Activity -> Where a line of the data below has the string "your", copy that line.

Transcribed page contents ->

Start of Block

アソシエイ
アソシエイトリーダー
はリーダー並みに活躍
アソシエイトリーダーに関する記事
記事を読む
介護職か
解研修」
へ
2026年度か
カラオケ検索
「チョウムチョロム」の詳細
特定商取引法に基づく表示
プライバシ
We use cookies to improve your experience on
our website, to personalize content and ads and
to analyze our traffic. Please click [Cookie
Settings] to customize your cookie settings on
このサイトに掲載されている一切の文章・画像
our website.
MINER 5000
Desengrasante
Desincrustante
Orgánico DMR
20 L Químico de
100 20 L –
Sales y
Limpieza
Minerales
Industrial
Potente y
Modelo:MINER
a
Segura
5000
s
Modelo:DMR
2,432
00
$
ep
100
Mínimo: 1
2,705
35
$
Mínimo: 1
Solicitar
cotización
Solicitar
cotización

End of Block
Start of Block

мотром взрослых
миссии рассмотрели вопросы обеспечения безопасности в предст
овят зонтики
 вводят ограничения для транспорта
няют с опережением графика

End of Block

Response ->
We use cookies to improve your experience on
Settings] to customize your cookie settings on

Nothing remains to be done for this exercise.